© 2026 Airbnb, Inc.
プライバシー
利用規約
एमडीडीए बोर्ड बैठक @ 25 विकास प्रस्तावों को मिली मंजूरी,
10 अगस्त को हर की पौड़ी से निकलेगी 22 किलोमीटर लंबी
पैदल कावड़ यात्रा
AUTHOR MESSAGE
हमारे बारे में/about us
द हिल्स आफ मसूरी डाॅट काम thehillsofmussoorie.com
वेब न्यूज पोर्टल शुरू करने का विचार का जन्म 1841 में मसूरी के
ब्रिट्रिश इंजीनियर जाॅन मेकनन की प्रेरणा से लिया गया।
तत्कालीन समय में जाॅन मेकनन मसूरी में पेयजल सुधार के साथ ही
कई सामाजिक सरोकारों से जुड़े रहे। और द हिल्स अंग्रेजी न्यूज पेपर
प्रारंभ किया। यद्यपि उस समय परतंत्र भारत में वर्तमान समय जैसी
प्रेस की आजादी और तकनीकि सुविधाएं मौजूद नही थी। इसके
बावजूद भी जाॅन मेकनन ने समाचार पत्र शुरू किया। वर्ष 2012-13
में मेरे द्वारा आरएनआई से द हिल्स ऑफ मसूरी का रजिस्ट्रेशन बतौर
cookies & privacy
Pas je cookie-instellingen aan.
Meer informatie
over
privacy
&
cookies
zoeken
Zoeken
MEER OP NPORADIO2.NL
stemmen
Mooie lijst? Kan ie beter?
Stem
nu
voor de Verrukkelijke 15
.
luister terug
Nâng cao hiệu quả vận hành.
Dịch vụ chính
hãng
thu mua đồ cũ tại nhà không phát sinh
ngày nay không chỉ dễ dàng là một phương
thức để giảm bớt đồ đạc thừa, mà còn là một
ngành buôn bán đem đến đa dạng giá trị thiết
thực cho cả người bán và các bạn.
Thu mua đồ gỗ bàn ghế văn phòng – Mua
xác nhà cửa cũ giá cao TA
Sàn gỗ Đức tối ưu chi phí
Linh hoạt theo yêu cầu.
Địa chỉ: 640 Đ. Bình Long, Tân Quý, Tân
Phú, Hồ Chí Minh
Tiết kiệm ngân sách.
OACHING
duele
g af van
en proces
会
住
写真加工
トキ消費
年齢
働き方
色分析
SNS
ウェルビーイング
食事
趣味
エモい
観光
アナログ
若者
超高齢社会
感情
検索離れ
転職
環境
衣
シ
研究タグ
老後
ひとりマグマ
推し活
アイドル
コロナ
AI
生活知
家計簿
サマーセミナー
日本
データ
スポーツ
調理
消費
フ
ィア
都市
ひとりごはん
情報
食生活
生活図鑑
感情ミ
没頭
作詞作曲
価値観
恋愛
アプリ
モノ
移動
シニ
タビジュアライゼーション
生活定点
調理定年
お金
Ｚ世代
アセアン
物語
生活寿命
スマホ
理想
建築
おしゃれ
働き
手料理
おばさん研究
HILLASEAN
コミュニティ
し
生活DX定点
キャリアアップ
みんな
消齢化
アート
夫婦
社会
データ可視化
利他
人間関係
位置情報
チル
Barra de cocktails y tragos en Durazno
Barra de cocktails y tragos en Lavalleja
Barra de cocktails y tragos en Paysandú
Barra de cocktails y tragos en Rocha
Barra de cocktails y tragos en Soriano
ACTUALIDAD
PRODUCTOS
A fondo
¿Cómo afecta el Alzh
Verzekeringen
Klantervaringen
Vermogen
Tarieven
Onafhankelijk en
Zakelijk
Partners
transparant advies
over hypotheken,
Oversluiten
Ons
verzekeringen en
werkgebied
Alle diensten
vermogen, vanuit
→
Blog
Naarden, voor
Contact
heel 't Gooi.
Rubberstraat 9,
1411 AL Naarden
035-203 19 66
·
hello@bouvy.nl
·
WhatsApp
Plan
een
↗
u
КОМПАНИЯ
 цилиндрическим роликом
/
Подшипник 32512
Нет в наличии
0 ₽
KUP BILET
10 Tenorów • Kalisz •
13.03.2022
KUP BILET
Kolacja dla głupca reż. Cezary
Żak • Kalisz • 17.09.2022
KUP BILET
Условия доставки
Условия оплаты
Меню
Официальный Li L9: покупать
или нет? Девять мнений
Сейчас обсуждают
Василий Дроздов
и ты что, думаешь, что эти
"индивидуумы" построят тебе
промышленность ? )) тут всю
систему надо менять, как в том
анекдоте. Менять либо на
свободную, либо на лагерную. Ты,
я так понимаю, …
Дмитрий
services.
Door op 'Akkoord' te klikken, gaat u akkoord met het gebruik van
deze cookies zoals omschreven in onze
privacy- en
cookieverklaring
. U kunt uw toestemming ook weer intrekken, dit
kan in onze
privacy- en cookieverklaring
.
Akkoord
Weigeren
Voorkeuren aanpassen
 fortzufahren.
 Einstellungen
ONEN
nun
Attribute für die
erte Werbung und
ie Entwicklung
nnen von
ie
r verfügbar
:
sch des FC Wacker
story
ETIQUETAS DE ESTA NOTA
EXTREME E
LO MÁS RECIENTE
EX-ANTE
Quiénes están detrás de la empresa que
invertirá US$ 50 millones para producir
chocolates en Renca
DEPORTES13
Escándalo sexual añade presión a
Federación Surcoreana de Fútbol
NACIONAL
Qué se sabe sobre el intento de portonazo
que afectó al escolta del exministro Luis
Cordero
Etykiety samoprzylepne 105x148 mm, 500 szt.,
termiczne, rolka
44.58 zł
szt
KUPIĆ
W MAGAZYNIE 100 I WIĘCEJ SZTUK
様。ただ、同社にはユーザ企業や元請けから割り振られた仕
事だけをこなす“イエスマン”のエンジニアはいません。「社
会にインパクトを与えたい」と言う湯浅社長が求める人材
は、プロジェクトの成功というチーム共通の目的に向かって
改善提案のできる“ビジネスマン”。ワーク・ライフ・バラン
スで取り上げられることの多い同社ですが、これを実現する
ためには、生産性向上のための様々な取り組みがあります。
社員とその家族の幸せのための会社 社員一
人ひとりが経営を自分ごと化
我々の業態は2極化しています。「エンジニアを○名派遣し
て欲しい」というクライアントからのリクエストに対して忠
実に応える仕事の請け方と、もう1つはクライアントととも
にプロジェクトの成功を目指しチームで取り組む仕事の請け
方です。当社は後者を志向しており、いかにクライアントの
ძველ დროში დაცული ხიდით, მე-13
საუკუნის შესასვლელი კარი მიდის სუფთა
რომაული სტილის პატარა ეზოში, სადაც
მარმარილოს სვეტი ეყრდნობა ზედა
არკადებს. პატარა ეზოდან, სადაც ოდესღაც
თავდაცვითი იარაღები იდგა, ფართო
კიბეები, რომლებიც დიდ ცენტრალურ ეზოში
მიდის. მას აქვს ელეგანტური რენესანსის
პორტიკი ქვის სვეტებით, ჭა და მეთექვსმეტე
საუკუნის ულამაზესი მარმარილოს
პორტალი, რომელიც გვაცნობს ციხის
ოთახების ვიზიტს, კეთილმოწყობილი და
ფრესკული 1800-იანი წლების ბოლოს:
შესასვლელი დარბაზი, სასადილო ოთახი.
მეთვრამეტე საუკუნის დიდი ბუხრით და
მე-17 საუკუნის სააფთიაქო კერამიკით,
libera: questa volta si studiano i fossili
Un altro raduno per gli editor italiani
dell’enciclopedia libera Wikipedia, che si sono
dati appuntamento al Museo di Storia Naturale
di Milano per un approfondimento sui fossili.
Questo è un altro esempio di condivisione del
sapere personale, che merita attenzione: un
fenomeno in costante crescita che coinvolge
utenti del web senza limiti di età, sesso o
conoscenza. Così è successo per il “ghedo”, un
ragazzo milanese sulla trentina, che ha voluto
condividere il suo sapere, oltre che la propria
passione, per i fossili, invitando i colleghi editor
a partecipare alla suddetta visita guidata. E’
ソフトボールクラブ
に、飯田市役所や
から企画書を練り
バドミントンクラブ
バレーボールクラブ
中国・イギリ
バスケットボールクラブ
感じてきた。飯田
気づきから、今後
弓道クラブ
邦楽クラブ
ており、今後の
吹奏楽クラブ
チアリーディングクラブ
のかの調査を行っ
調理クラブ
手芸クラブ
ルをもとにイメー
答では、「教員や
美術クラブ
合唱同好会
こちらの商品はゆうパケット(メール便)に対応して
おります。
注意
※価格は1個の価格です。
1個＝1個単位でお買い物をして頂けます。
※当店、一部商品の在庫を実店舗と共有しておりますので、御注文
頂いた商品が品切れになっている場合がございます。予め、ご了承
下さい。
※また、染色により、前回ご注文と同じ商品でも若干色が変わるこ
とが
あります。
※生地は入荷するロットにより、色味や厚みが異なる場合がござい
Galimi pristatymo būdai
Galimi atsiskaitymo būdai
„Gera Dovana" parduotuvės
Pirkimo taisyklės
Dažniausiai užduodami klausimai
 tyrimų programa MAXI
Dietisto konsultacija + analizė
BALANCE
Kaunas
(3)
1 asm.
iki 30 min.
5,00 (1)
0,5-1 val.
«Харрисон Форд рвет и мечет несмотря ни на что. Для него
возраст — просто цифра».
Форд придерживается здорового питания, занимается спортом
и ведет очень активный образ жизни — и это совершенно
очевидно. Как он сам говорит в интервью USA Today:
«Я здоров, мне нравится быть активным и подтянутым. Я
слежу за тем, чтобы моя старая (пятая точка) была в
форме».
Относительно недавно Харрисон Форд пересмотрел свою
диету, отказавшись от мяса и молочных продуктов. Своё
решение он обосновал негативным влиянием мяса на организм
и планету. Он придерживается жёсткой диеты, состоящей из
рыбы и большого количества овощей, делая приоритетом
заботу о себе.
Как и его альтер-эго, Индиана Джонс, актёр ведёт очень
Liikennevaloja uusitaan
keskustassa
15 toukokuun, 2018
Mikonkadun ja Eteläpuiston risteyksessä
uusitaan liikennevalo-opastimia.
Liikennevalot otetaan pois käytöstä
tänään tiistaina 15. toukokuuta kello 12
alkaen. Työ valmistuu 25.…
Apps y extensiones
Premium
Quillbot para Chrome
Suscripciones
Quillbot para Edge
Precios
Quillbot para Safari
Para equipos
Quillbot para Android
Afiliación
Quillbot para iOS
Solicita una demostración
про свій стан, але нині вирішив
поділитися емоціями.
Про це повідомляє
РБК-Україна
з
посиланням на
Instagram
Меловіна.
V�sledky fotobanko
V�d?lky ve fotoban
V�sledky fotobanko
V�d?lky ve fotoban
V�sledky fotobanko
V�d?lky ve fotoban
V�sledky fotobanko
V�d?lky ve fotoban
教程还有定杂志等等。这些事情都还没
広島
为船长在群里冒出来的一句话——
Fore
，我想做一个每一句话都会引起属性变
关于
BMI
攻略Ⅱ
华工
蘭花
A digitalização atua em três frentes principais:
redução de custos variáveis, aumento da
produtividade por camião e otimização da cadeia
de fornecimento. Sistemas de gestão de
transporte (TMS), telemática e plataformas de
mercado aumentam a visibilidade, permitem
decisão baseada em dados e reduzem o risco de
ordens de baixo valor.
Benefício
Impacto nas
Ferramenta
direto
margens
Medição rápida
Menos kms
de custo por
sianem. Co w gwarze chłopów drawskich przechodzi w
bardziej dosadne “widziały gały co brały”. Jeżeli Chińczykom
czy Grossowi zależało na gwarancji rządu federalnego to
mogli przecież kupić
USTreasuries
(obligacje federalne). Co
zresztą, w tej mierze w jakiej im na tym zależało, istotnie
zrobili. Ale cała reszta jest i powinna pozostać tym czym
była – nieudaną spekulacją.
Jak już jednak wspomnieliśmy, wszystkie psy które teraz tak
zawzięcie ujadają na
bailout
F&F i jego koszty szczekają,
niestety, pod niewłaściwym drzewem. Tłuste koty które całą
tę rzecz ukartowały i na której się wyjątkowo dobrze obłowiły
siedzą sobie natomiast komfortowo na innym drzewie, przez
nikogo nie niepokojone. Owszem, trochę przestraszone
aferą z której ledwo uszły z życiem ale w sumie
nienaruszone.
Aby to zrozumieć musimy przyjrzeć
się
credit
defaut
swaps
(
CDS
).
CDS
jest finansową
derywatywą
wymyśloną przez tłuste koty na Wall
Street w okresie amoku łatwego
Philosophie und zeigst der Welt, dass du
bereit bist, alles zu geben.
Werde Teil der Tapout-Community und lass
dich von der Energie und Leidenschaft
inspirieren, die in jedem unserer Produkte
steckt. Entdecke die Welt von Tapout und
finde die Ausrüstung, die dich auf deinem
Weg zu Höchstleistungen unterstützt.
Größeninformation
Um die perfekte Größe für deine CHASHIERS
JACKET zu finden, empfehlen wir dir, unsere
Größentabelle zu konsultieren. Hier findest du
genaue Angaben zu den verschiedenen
----------------
### WHAT YOU ARE ASKED TO DO:
Give back, exactly as written, the stretch from the line with "sapere personale, che merita attenzione: un" through the line with "посиланням на", and no other lines from the records above.

### SOLUTION FOR THIS PROBLEM:
sapere personale, che merita attenzione: un
fenomeno in costante crescita che coinvolge
utenti del web senza limiti di età, sesso o
conoscenza. Così è successo per il “ghedo”, un
ragazzo milanese sulla trentina, che ha voluto
condividere il suo sapere, oltre che la propria
passione, per i fossili, invitando i colleghi editor
a partecipare alla suddetta visita guidata. E’
ソフトボールクラブ
に、飯田市役所や
から企画書を練り
バドミントンクラブ
バレーボールクラブ
中国・イギリ
バスケットボールクラブ
感じてきた。飯田
気づきから、今後
弓道クラブ
邦楽クラブ
ており、今後の
吹奏楽クラブ
チアリーディングクラブ
のかの調査を行っ
調理クラブ
手芸クラブ
ルをもとにイメー
答では、「教員や
美術クラブ
合唱同好会
こちらの商品はゆうパケット(メール便)に対応して
おります。
注意
※価格は1個の価格です。
1個＝1個単位でお買い物をして頂けます。
※当店、一部商品の在庫を実店舗と共有しておりますので、御注文
頂いた商品が品切れになっている場合がございます。予め、ご了承
下さい。
※また、染色により、前回ご注文と同じ商品でも若干色が変わるこ
とが
あります。
※生地は入荷するロットにより、色味や厚みが異なる場合がござい
Galimi pristatymo būdai
Galimi atsiskaitymo būdai
„Gera Dovana" parduotuvės
Pirkimo taisyklės
Dažniausiai užduodami klausimai
 tyrimų programa MAXI
Dietisto konsultacija + analizė
BALANCE
Kaunas
(3)
1 asm.
iki 30 min.
5,00 (1)
0,5-1 val.
«Харрисон Форд рвет и мечет несмотря ни на что. Для него
возраст — просто цифра».
Форд придерживается здорового питания, занимается спортом
и ведет очень активный образ жизни — и это совершенно
очевидно. Как он сам говорит в интервью USA Today:
«Я здоров, мне нравится быть активным и подтянутым. Я
слежу за тем, чтобы моя старая (пятая точка) была в
форме».
Относительно недавно Харрисон Форд пересмотрел свою
диету, отказавшись от мяса и молочных продуктов. Своё
решение он обосновал негативным влиянием мяса на организм
и планету. Он придерживается жёсткой диеты, состоящей из
рыбы и большого количества овощей, делая приоритетом
заботу о себе.
Как и его альтер-эго, Индиана Джонс, актёр ведёт очень
Liikennevaloja uusitaan
keskustassa
15 toukokuun, 2018
Mikonkadun ja Eteläpuiston risteyksessä
uusitaan liikennevalo-opastimia.
Liikennevalot otetaan pois käytöstä
tänään tiistaina 15. toukokuuta kello 12
alkaen. Työ valmistuu 25.…
Apps y extensiones
Premium
Quillbot para Chrome
Suscripciones
Quillbot para Edge
Precios
Quillbot para Safari
Para equipos
Quillbot para Android
Afiliación
Quillbot para iOS
Solicita una demostración
про свій стан, але нині вирішив
поділитися емоціями.
Про це повідомляє
РБК-Україна
з
посиланням на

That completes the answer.